Holy cow, did this raise anyone else's eyebrows? I am assuming this movie was never made, but it sounds like one I would like to see. I am picturing Dennis in the Jack Nicholson role in THE SHINING.


Guess What? The movie WAS made, and apparently someone out there has seen it recently:

Such an obscure '50s Fox musical that I'd never even heard of it (and I know my '50s musicals), and made very late in the cycle of modest entertainments starring the likes of Dan Dailey and June Haver, this one has a few aces up its sleeve.
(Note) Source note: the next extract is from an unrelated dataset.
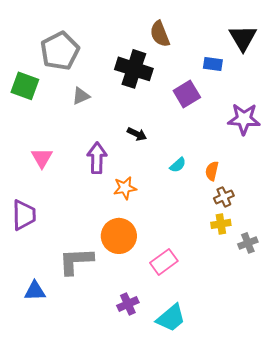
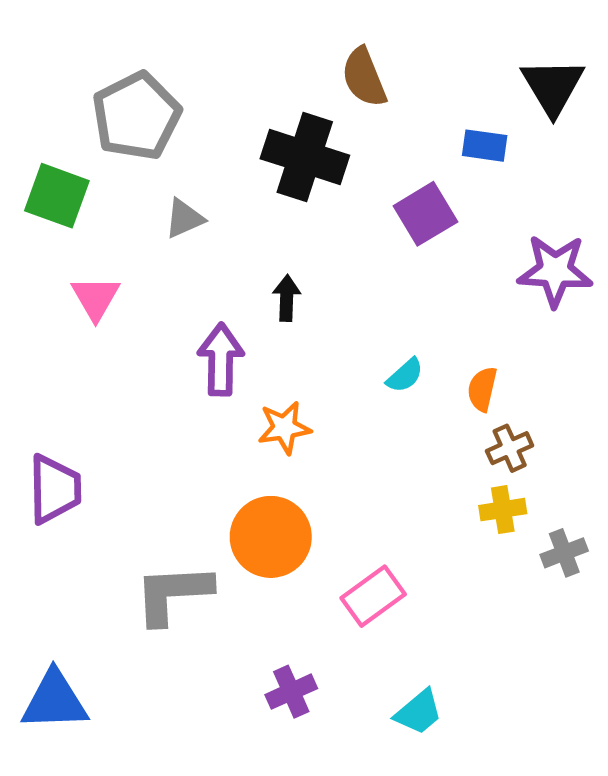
black arrow: (137, 134) -> (287, 298), moved, turned -114
pink triangle: (42, 158) -> (96, 298), moved
blue triangle: (35, 291) -> (55, 701), moved, size x1.4
cyan trapezoid: (171, 318) -> (419, 712), moved, size x0.7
There's a surprising amount of sung exposition at the beginning, under the credits, and later on some very brief singing sequences in the middle of dialogue -- it's as if even standard Fox musicals wanted to be more like their Rodgers and Hammerstein cousins on Broadway. It shows how pervasive the whole musical-comedy mode was back then. Later there are a couple of animated sequences that delve psychologically into the characters' motivations, and of course a dream ballet, and an amusingly overblown production number with Haver, "Nowhere Guy." The story's no great shakes, the songs run from OK to pretty good, and Haver proves again that proficiency at singing and dancing is less vital than personality, which she lacks. Dailey is a likable romantic counterpart, and Cara Williams is an invaluable best-friend-making-tart-comments -- though it's hard to accept that she'd fall for the rabbity face and syrupy tenor of Dennis Day. The utterly '50s production design is fun, and the more thorough musicalizing than usual gives this otherwise standard effort a couple of bonus points. All in all, it's very watchable.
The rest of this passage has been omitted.